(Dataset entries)

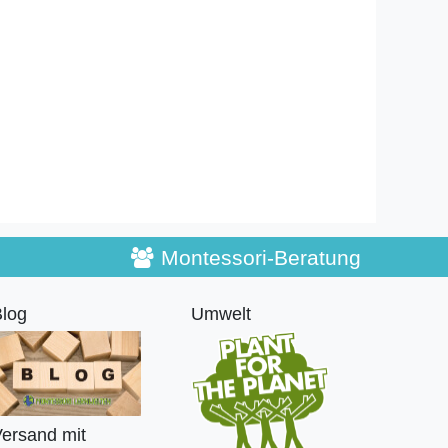
Montessori-Beratung
log
Umwelt
ersand mit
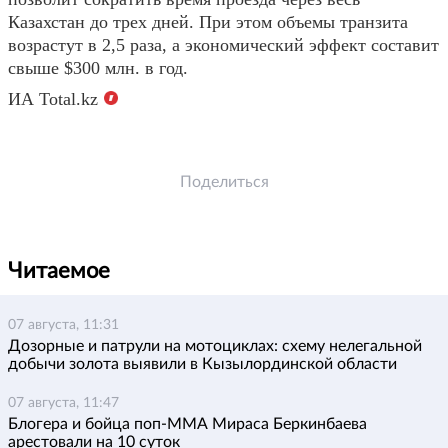
Казахстан до трех дней. При этом объемы транзита
возрастут в 2,5 раза, а экономический эффект составит
свыше $300 млн. в год.
ИА Total.kz
Поделиться
Читаемое
07 августа, 11:31
Дозорные и патрули на мотоциклах: схему нелегальной
добычи золота выявили в Кызылординской области
07 августа, 11:47
Блогера и бойца поп-ММА Мираса Беркинбаева
арестовали на 10 суток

*EXERCISE GOAL*.
Print the line with "07 августа, 11:31" and every line after it in the entries above, exactly as written. Leave out all other lines.

*COMPLETED EXERCISE*.
07 августа, 11:31
Дозорные и патрули на мотоциклах: схему нелегальной
добычи золота выявили в Кызылординской области
07 августа, 11:47
Блогера и бойца поп-ММА Мираса Беркинбаева
арестовали на 10 суток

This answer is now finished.